From the top of the entries, reproduce each line exactly, stopping after the line that contains "Innendienstmitarbeiter". Omit pictures.

•••••

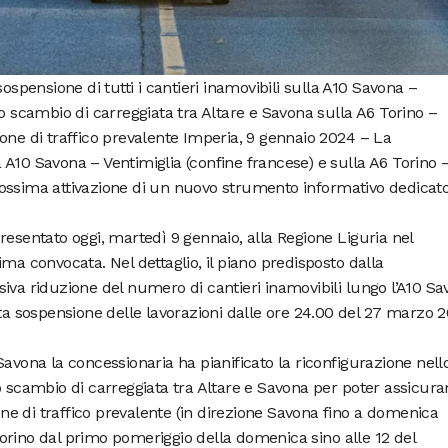
sospensione di tutti i cantieri inamovibili sulla A10 Savona –
lo scambio di carreggiata tra Altare e Savona sulla A6 Torino –
one di traffico prevalente Imperia, 9 gennaio 2024 – La
A10 Savona – Ventimiglia (confine francese) e sulla A6 Torino 
ossima attivazione di un nuovo strumento informativo dedicat
resentato oggi, martedì 9 gennaio, alla Regione Liguria nel
ma convocata. Nel dettaglio, il piano predisposto dalla
iva riduzione del numero di cantieri inamovibili lungo l’A10 S
eta sospensione delle lavorazioni dalle ore 24.00 del 27 marzo 
Savona la concessionaria ha pianificato la riconfigurazione nell
o scambio di carreggiata tra Altare e Savona per poter assicura
ione di traffico prevalente (in direzione Savona fino a domenica
orino dal primo pomeriggio della domenica sino alle 12 del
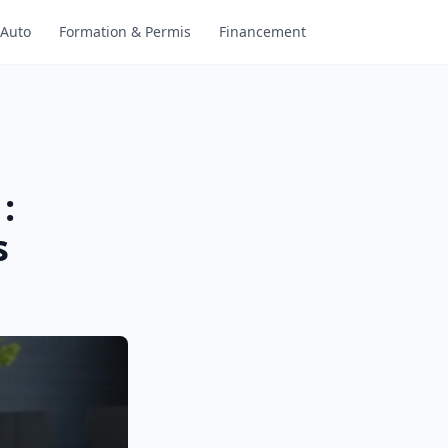
 Auto
Formation & Permis
Financement
:
s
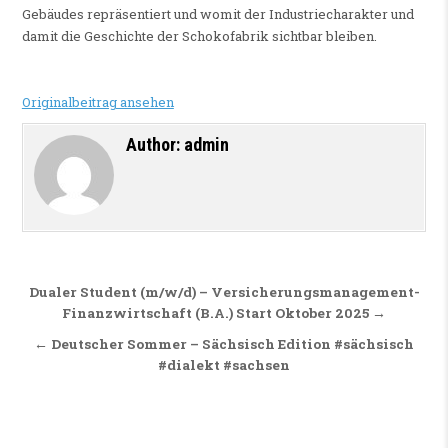
Gebäudes repräsentiert und womit der Industriecharakter und
damit die Geschichte der Schokofabrik sichtbar bleiben.
Originalbeitrag ansehen
Author:
admin
Beitragsnavigation
Dualer Student (m/w/d) – Versicherungsmanagement-
Finanzwirtschaft (B.A.) Start Oktober 2025 →
← Deutscher Sommer – Sächsisch Edition #sächsisch
#dialekt #sachsen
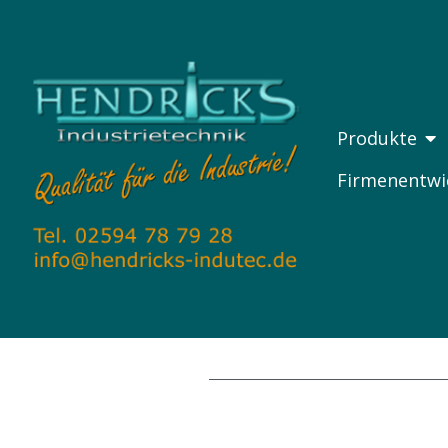
Zum
Inhalt
springen
ÖF
Produkte
Firmenentwi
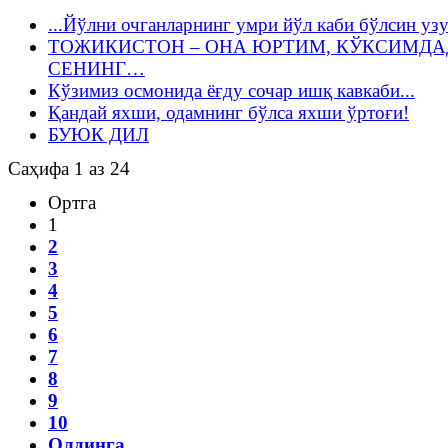
...Йўлни очганларнинг умри йўл каби бўлсин уз
ТОЖИКИСТОН – ОНА ЮРТИМ, КЎКСИМДА
СЕНИНГ…
Кўзимиз осмонида ёғду сочар ишқ кавкаби...
Қандай яхши, одамнинг бўлса яхши ўртоғи!
БУЮК ДИЛ
Саҳифа 1 аз 24
Ортга
1
2
3
4
5
6
7
8
9
10
Олдинга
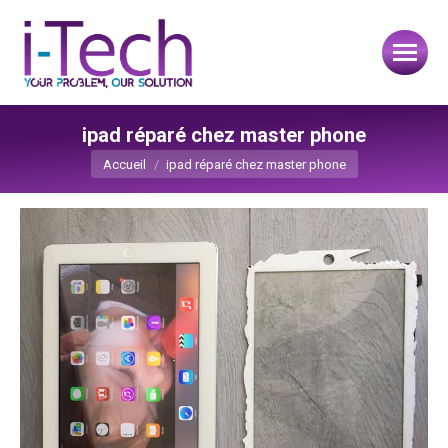
ipad réparé chez master phone
Vous êtes ici :
Accueil
ipad réparé chez master phone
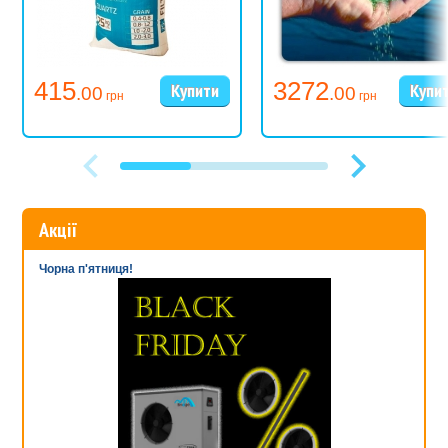
415
3272
.00
.00
грн
грн
Акції
Чорна п'ятниця!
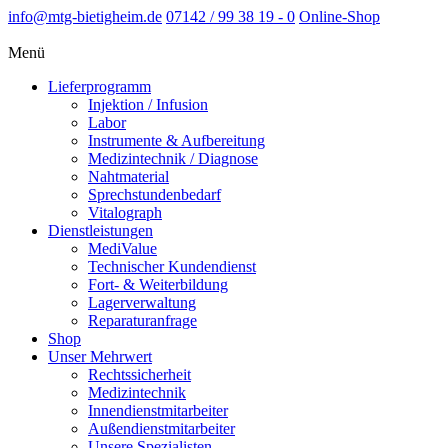
info@mtg-bietigheim.de
07142 / 99 38 19 - 0
Online-Shop
Menü
Lieferprogramm
Injektion / Infusion
Labor
Instrumente & Aufbereitung
Medizintechnik / Diagnose
Nahtmaterial
Sprechstundenbedarf
Vitalograph
Dienstleistungen
MediValue
Technischer Kundendienst
Fort- & Weiterbildung
Lagerverwaltung
Reparaturanfrage
Shop
Unser Mehrwert
Rechtssicherheit
Medizintechnik
Innendienstmitarbeiter
Außendienstmitarbeiter
Unsere Spezialisten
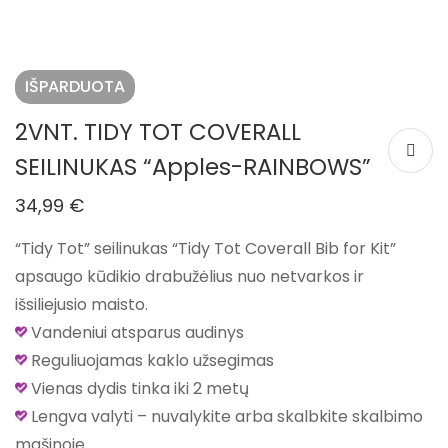
IŠPARDUOTA
2VNT. TIDY TOT COVERALL
SEILINUKAS “Apples-RAINBOWS”
34,99
€
“Tidy Tot” seilinukas “Tidy Tot Coverall Bib for Kit”
apsaugo kūdikio drabužėlius nuo netvarkos ir
išsiliejusio maisto.
Vandeniui atsparus audinys
Reguliuojamas kaklo užsegimas
Vienas dydis tinka iki 2 metų
Lengva valyti – nuvalykite arba skalbkite skalbimo
mašinoje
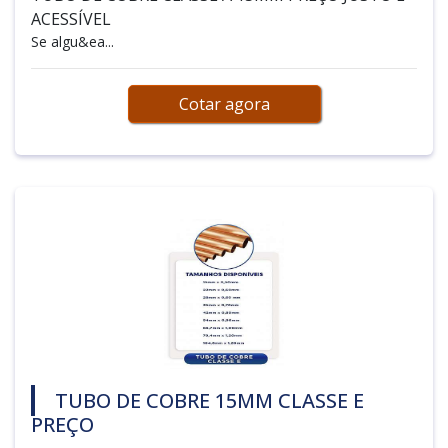
ACESSÍVEL
Se algu&ea...
Cotar agora
TUBO DE COBRE 15MM CLASSE E
PREÇO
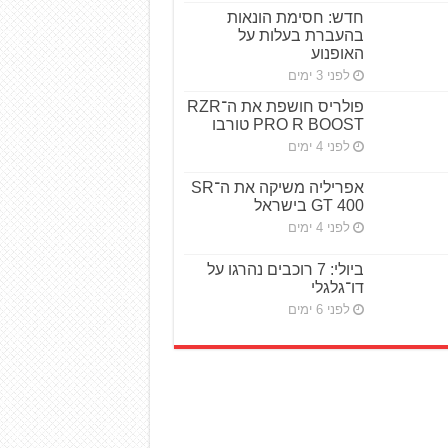
חדש: חסימת הונאות
בהעברת בעלות על
האופנוע
לפני 3 ימים
פולריס חושפת את ה־RZR
PRO R BOOST טורבו
לפני 4 ימים
אפריליה משיקה את ה־SR
GT 400 בישראל
לפני 4 ימים
ביולי: 7 רוכבים נהרגו על
דו־גלגלי
לפני 6 ימים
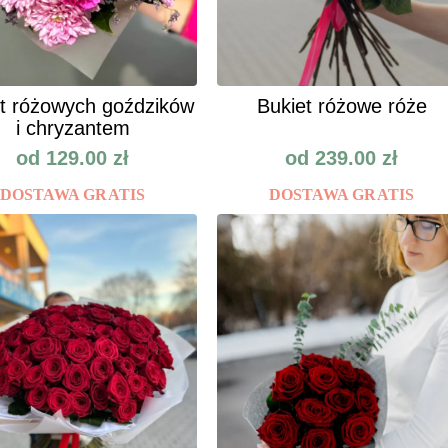
t różowych goździków
Bukiet różowe róże
i chryzantem
od
129.00
zł
od
239.00
zł
DOSTAWA GRATIS
DOSTAWA GRATIS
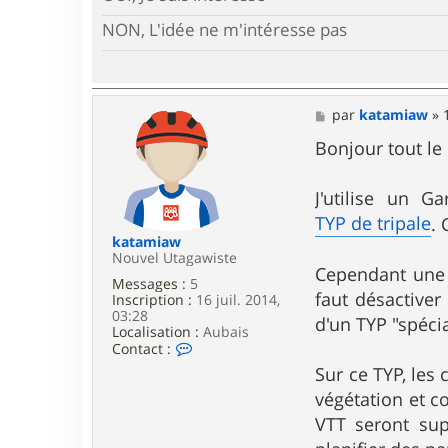
NON, L'idée ne m'intéresse pas
M
par
katamiaw
»
e
s
Bonjour tout l
s
a
g
J'utilise un G
e
TYP de tripale
. 
katamiaw
Nouvel Utagawiste
Cependant une f
Messages :
5
faut désactiver 
Inscription :
16 juil. 2014,
03:28
d'un TYP "spéci
Localisation :
Aubais
C
Contact :
o
Sur ce TYP, les 
n
t
végétation et c
a
VTT seront sup
c
t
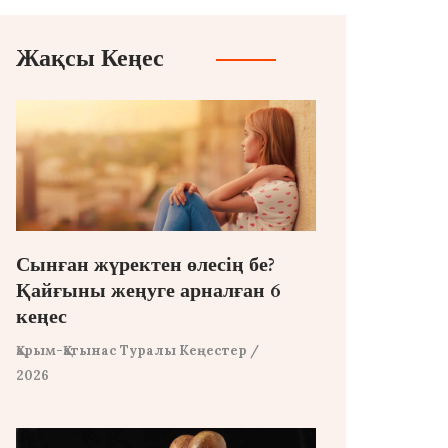
Жақсы Кеңес
Сынған жүректен өлесің бе?
Қайғыны жеңуге арналған 6
кеңес
Қарым-Қатынас Туралы Кеңестер
/
2026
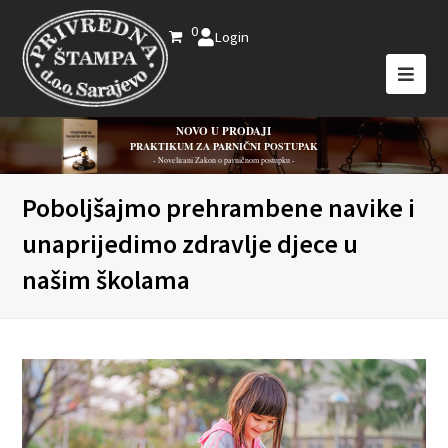
0
Login
NOVO U PRODAJI
PRAKTIKUM ZA PARNIČNI POSTUPAK
- Novelirani Zakon o parničnom postupku -
Poboljšajmo prehrambene navike i
unaprijedimo zdravlje djece u
našim školama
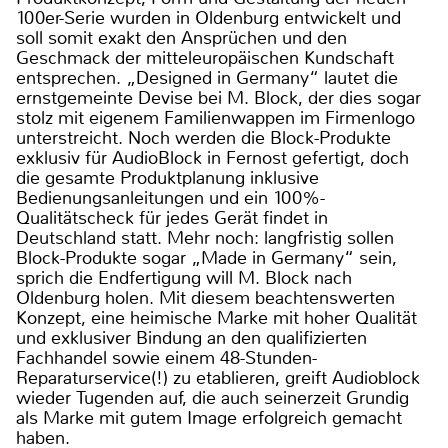
100er-Serie wurden in Oldenburg entwickelt und
soll somit exakt den Ansprüchen und den
Geschmack der mitteleuropäischen Kundschaft
entsprechen. „Designed in Germany“ lautet die
ernstgemeinte Devise bei M. Block, der dies sogar
stolz mit eigenem Familienwappen im Firmenlogo
unterstreicht. Noch werden die Block-Produkte
exklusiv für AudioBlock in Fernost gefertigt, doch
die gesamte Produktplanung inklusive
Bedienungsanleitungen und ein 100%-
Qualitätscheck für jedes Gerät findet in
Deutschland statt. Mehr noch: langfristig sollen
Block-Produkte sogar „Made in Germany“ sein,
sprich die Endfertigung will M. Block nach
Oldenburg holen. Mit diesem beachtenswerten
Konzept, eine heimische Marke mit hoher Qualität
und exklusiver Bindung an den qualifizierten
Fachhandel sowie einem 48-Stunden-
Reparaturservice(!) zu etablieren, greift Audioblock
wieder Tugenden auf, die auch seinerzeit Grundig
als Marke mit gutem Image erfolgreich gemacht
haben.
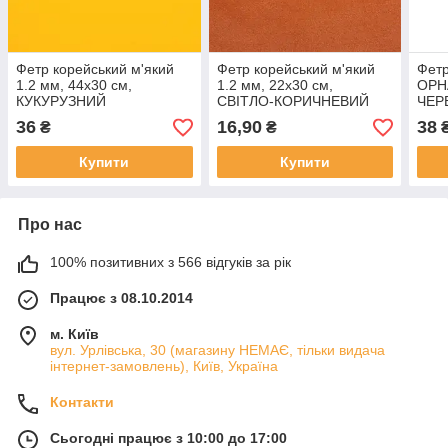
Фетр корейський м'який
Фетр корейський м'який
Фетр
1.2 мм, 44x30 см,
1.2 мм, 22x30 см,
ОРН
КУКУРУЗНИЙ
СВІТЛО-КОРИЧНЕВИЙ
ЧЕР
коре
36
16,90
38
₴
₴
Купити
Купити
Про нас
100% позитивних з 566 відгуків за рік
Працює з 08.10.2014
м. Київ
вул. Урлівська, 30 (магазину НЕМАЄ, тільки видача
інтернет-замовлень), Київ, Україна
Контакти
Сьогодні працює з 10:00 до 17:00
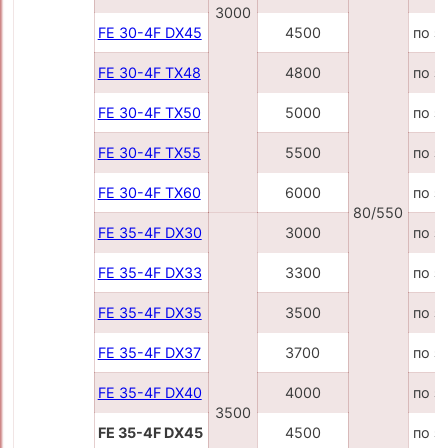
3000
FE 30-4F DX45
4500
по з
FE 30-4F TX48
4800
по з
FE 30-4F TX50
5000
по з
FE 30-4F TX55
5500
по з
FE 30-4F TX60
6000
по з
80/550
FE 35-4F DX30
3000
по з
FE 35-4F DX33
3300
по з
FE 35-4F DX35
3500
по з
FE 35-4F DX37
3700
по з
FE 35-4F DX40
4000
по з
3500
FE 35-4F DX45
4500
по з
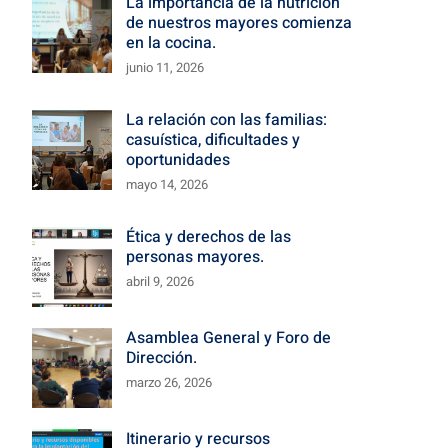
La importancia de la nutrición
de nuestros mayores comienza
en la cocina.
junio 11, 2026
La relación con las familias:
casuística, dificultades y
oportunidades
mayo 14, 2026
Ética y derechos de las
personas mayores.
abril 9, 2026
Asamblea General y Foro de
Dirección.
marzo 26, 2026
Itinerario y recursos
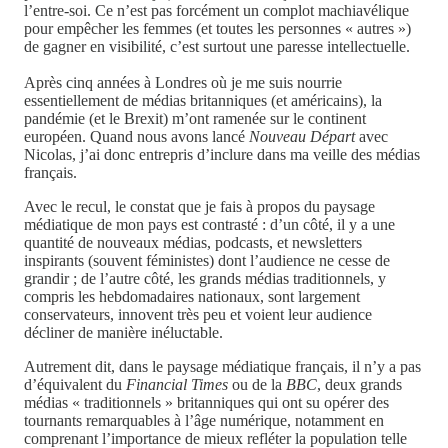
l’entre-soi. Ce n’est pas forcément un complot machiavélique
pour empêcher les femmes (et toutes les personnes « autres »)
de gagner en visibilité, c’est surtout une paresse intellectuelle.
Après cinq années à Londres où je me suis nourrie
essentiellement de médias britanniques (et américains), la
pandémie (et le Brexit) m’ont ramenée sur le continent
européen. Quand nous avons lancé
Nouveau Départ
avec
Nicolas, j’ai donc entrepris d’inclure dans ma veille des médias
français.
Avec le recul, le constat que je fais à propos du paysage
médiatique de mon pays est contrasté : d’un côté, il y a une
quantité de nouveaux médias, podcasts, et newsletters
inspirants (souvent féministes) dont l’audience ne cesse de
grandir ; de l’autre côté, les grands médias traditionnels, y
compris les hebdomadaires nationaux, sont largement
conservateurs, innovent très peu et voient leur audience
décliner de manière inéluctable.
Autrement dit, dans le paysage médiatique français, il n’y a pas
d’équivalent du
Financial Times
ou de la
BBC
, deux grands
médias « traditionnels » britanniques qui ont su opérer des
tournants remarquables à l’âge numérique, notamment en
comprenant l’importance de mieux refléter la population telle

•••••

**Solution:**
sospensione di tutti i cantieri inamovibili sulla A10 Savona –
lo scambio di carreggiata tra Altare e Savona sulla A6 Torino –
one di traffico prevalente Imperia, 9 gennaio 2024 – La
A10 Savona – Ventimiglia (confine francese) e sulla A6 Torino 
ossima attivazione di un nuovo strumento informativo dedicat
resentato oggi, martedì 9 gennaio, alla Regione Liguria nel
ma convocata. Nel dettaglio, il piano predisposto dalla
iva riduzione del numero di cantieri inamovibili lungo l’A10 S
eta sospensione delle lavorazioni dalle ore 24.00 del 27 marzo 
Savona la concessionaria ha pianificato la riconfigurazione nell
o scambio di carreggiata tra Altare e Savona per poter assicura
ione di traffico prevalente (in direzione Savona fino a domenica
orino dal primo pomeriggio della domenica sino alle 12 del
 Auto
Formation & Permis
Financement
:
s
Gebäudes repräsentiert und womit der Industriecharakter und
damit die Geschichte der Schokofabrik sichtbar bleiben.
Originalbeitrag ansehen
Author:
admin
Beitragsnavigation
Dualer Student (m/w/d) – Versicherungsmanagement-
Finanzwirtschaft (B.A.) Start Oktober 2025 →
← Deutscher Sommer – Sächsisch Edition #sächsisch
#dialekt #sachsen
Zum
Inhalt
springen
ÖF
Produkte
Firmenentwi
...Йўлни очганларнинг умри йўл каби бўлсин уз
ТОЖИКИСТОН – ОНА ЮРТИМ, КЎКСИМДА
СЕНИНГ…
Кўзимиз осмонида ёғду сочар ишқ кавкаби...
Қандай яхши, одамнинг бўлса яхши ўртоғи!
БУЮК ДИЛ
Саҳифа 1 аз 24
Ортга
1
2
3
4
5
6
7
8
9
10
Олдинга
ipad réparé chez master phone
Vous êtes ici :
Accueil
ipad réparé chez master phone
415
3272
.00
.00
грн
грн
Акції
Чорна п'ятниця!
info@mtg-bietigheim.de
07142 / 99 38 19 - 0
Online-Shop
Menü
Lieferprogramm
Injektion / Infusion
Labor
Instrumente & Aufbereitung
Medizintechnik / Diagnose
Nahtmaterial
Sprechstundenbedarf
Vitalograph
Dienstleistungen
MediValue
Technischer Kundendienst
Fort- & Weiterbildung
Lagerverwaltung
Reparaturanfrage
Shop
Unser Mehrwert
Rechtssicherheit
Medizintechnik
Innendienstmitarbeiter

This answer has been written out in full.